EXERCISE PROMPT. Say how many of the lines below include the word "Kristu", and write nothing else.

______________________________

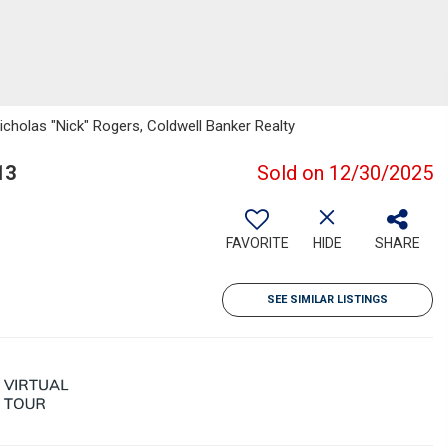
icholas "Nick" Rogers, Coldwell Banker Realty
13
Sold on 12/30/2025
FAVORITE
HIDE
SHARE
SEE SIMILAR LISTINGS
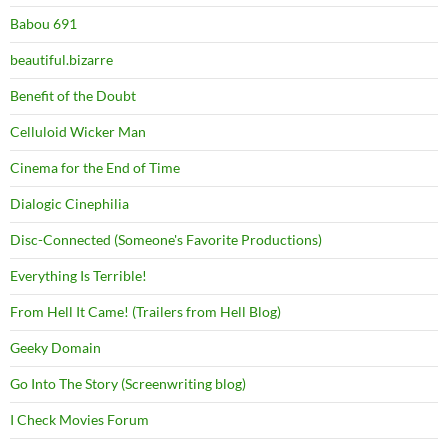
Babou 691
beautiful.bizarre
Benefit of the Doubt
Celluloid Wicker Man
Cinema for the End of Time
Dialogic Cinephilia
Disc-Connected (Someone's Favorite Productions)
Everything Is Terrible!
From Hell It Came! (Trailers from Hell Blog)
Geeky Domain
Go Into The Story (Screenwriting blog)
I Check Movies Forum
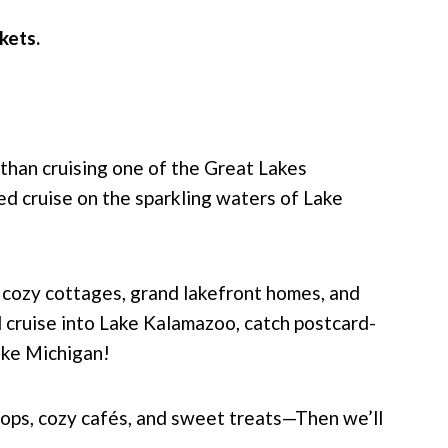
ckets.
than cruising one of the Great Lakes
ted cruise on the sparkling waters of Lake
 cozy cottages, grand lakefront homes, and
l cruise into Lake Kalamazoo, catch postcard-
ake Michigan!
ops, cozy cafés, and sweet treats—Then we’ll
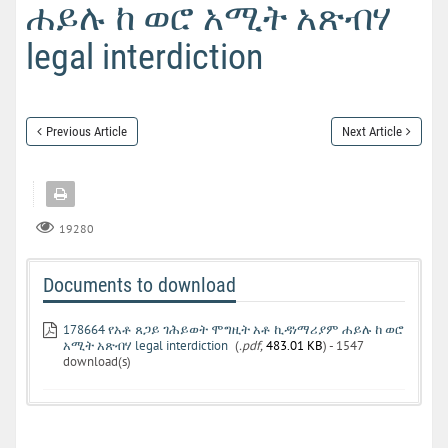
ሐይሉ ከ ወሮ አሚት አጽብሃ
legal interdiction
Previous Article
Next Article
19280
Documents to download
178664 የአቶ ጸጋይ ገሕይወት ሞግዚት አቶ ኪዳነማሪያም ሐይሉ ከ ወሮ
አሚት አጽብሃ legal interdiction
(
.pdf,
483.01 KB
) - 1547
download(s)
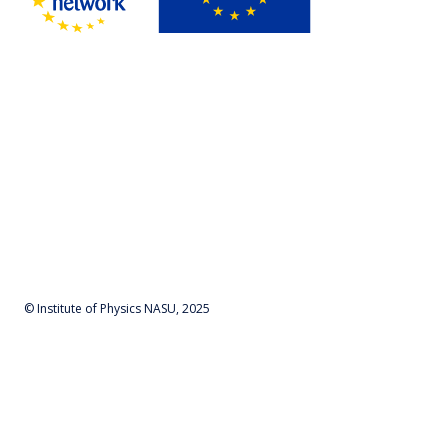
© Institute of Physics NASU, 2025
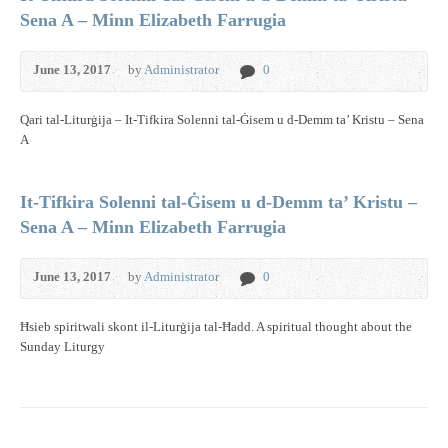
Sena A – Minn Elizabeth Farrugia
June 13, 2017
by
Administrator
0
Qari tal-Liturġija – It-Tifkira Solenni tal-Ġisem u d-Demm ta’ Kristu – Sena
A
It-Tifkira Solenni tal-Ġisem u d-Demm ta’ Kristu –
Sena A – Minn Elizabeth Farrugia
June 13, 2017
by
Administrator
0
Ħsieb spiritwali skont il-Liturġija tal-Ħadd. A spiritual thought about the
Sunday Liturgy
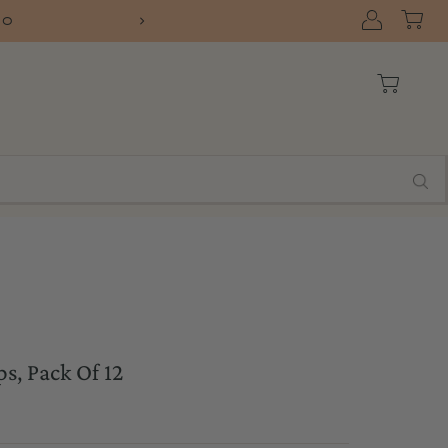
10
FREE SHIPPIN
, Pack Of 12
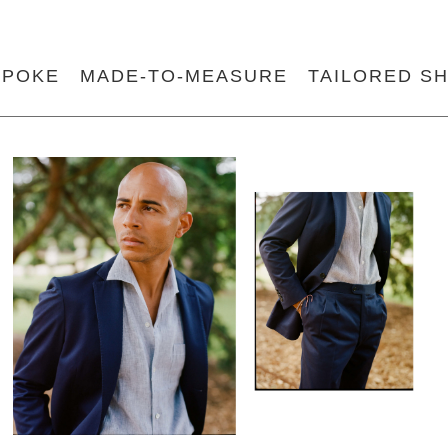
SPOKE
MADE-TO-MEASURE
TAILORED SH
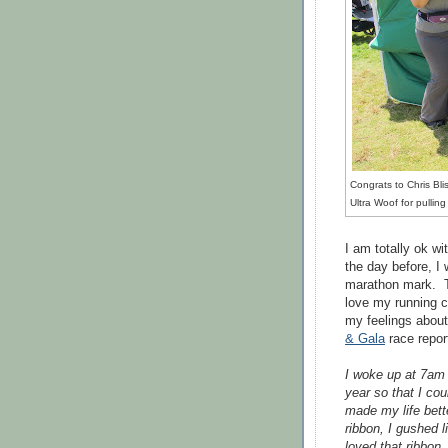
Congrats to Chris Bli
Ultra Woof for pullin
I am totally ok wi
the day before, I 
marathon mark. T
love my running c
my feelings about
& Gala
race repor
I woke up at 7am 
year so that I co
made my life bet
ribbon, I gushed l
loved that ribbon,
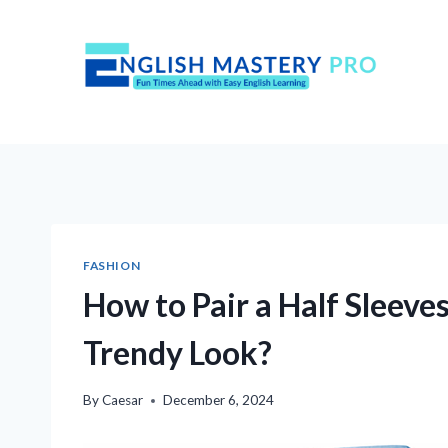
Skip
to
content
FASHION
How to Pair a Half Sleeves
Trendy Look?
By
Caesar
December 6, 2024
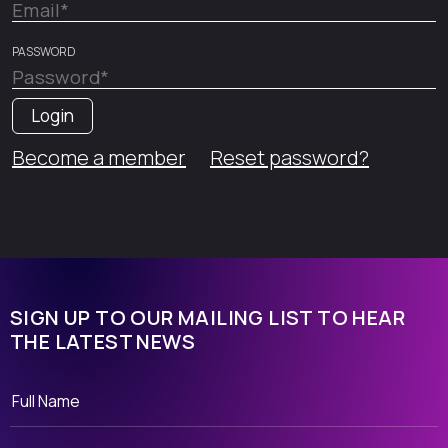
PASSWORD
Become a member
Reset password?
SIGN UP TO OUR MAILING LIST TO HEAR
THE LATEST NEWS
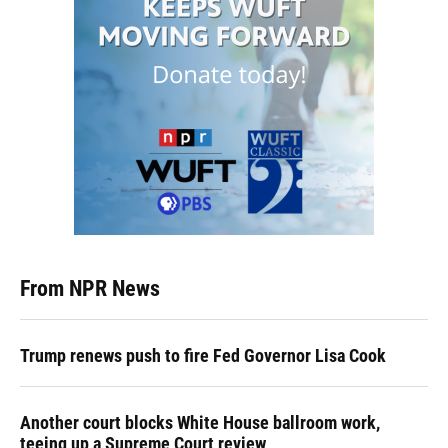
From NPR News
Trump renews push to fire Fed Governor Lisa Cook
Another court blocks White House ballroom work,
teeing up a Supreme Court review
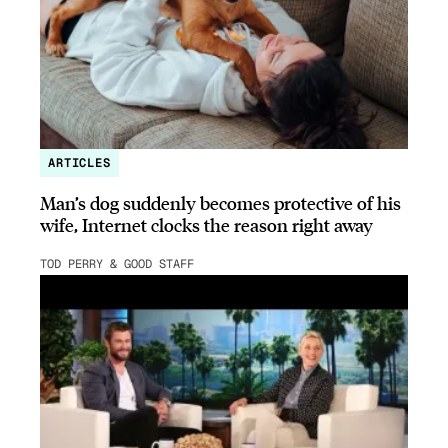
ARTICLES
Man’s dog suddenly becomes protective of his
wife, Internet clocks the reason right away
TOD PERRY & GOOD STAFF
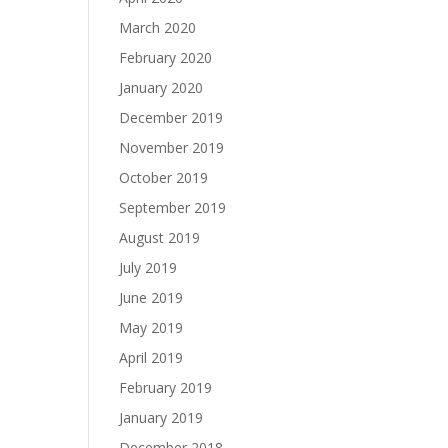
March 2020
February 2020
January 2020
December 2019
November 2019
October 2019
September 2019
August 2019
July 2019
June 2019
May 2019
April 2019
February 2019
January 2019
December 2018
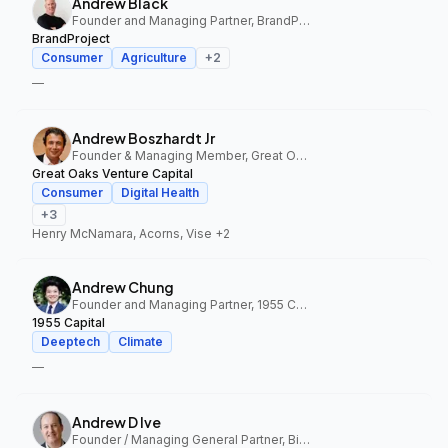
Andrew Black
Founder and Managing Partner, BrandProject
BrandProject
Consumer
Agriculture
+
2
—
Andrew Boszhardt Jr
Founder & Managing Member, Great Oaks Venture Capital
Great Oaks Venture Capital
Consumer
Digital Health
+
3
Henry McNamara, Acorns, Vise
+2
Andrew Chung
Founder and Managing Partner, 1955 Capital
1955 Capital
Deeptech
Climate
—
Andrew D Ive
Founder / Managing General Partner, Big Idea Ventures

______________________________

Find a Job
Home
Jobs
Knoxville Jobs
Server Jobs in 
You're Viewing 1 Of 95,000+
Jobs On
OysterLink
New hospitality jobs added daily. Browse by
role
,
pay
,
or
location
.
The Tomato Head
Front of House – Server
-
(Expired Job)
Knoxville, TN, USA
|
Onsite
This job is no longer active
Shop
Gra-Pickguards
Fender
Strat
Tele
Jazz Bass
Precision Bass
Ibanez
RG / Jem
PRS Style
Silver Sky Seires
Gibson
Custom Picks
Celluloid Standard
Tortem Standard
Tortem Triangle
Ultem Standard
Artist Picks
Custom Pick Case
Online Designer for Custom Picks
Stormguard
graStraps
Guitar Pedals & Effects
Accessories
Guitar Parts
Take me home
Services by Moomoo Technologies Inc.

______________________________

ANSWER SPACE. 2